**Problem statement**. After locating the line that contains "This screenshot has width=635, height=2205." in the records below, write out exactly that line and each line after it through the one that contains "What are the", and nothing else.

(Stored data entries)
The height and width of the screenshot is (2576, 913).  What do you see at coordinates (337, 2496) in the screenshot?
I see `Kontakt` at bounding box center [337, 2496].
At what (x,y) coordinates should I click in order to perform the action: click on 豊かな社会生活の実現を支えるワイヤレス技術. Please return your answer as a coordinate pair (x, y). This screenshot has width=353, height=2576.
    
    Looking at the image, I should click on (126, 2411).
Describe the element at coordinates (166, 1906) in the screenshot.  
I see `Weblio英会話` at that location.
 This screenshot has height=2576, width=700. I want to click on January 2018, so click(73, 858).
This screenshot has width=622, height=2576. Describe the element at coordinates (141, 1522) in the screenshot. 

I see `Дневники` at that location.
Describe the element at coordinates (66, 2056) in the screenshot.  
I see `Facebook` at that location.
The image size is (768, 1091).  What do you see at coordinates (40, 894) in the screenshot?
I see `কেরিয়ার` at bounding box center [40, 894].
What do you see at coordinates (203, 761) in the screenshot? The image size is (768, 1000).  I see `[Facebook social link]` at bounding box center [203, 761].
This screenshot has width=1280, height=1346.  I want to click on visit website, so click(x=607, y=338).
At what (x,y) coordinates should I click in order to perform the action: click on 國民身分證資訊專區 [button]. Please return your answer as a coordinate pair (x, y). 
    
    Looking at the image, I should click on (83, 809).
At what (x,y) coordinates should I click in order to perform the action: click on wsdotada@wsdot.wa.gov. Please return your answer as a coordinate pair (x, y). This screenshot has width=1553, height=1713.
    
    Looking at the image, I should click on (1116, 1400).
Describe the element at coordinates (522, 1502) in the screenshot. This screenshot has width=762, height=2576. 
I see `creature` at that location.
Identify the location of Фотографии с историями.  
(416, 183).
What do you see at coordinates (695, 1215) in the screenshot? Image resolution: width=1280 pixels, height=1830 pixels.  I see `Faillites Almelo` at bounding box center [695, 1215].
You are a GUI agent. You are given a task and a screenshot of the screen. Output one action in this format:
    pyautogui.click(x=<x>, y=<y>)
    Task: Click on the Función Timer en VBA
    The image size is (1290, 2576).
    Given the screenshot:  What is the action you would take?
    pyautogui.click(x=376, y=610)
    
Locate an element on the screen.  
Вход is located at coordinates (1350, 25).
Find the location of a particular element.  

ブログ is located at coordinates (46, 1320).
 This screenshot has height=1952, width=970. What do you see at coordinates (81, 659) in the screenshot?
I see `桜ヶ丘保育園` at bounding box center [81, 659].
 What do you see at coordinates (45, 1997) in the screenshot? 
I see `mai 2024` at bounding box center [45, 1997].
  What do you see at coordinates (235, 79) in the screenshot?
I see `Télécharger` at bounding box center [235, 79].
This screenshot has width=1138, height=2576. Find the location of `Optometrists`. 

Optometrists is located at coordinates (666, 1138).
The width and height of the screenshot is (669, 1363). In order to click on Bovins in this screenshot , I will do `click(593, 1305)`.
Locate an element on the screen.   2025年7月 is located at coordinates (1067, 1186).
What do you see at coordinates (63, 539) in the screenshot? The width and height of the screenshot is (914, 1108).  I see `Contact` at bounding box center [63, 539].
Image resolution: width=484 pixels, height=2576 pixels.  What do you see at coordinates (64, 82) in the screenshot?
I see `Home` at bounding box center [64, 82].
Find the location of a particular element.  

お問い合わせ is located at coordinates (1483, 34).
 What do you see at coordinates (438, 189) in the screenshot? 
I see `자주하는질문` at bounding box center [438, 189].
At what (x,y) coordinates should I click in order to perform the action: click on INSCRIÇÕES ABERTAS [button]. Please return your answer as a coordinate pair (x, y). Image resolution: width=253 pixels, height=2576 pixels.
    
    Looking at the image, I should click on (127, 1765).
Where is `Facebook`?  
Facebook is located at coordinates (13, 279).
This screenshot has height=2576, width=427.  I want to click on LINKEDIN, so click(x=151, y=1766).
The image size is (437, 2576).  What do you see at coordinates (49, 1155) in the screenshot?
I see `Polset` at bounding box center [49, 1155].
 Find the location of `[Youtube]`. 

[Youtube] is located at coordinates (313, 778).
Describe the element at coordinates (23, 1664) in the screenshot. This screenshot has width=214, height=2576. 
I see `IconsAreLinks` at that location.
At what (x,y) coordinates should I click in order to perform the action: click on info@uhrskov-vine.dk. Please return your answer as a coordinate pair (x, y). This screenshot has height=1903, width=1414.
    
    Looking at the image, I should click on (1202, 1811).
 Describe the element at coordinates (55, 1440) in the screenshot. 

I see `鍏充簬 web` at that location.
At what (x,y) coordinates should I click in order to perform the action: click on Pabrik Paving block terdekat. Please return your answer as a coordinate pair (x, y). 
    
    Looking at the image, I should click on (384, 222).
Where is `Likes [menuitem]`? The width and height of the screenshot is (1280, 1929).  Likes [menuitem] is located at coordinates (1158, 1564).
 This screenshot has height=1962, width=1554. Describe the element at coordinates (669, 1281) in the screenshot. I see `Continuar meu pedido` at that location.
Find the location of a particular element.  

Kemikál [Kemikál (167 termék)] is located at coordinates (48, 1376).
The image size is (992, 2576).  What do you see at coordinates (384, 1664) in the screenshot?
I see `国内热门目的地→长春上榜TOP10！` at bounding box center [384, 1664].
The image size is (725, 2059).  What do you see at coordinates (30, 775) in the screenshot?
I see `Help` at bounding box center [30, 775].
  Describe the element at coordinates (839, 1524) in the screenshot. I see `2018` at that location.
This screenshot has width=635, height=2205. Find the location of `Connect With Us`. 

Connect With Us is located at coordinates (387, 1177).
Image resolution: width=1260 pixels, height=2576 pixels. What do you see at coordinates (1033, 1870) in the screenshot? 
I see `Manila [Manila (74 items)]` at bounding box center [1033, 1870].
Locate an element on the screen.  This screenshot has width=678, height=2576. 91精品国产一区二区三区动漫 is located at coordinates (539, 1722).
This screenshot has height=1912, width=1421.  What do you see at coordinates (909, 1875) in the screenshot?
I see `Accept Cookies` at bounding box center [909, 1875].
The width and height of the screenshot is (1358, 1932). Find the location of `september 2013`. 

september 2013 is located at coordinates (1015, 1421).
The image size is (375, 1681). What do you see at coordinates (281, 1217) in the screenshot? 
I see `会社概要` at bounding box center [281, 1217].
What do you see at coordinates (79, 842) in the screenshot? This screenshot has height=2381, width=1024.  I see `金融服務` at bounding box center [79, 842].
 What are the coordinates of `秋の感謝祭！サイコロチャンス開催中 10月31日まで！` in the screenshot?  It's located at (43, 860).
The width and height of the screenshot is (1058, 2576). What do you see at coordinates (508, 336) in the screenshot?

**Response**.
This screenshot has width=635, height=2205. Find the location of `Connect With Us`. 

Connect With Us is located at coordinates (387, 1177).
Image resolution: width=1260 pixels, height=2576 pixels. What do you see at coordinates (1033, 1870) in the screenshot? 
I see `Manila [Manila (74 items)]` at bounding box center [1033, 1870].
Locate an element on the screen.  This screenshot has width=678, height=2576. 91精品国产一区二区三区动漫 is located at coordinates (539, 1722).
This screenshot has height=1912, width=1421.  What do you see at coordinates (909, 1875) in the screenshot?
I see `Accept Cookies` at bounding box center [909, 1875].
The width and height of the screenshot is (1358, 1932). Find the location of `september 2013`. 

september 2013 is located at coordinates (1015, 1421).
The image size is (375, 1681). What do you see at coordinates (281, 1217) in the screenshot? 
I see `会社概要` at bounding box center [281, 1217].
What do you see at coordinates (79, 842) in the screenshot? This screenshot has height=2381, width=1024.  I see `金融服務` at bounding box center [79, 842].
 What are the coordinates of `秋の感謝祭！サイコロチャンス開催中 10月31日まで！` in the screenshot?  It's located at (43, 860).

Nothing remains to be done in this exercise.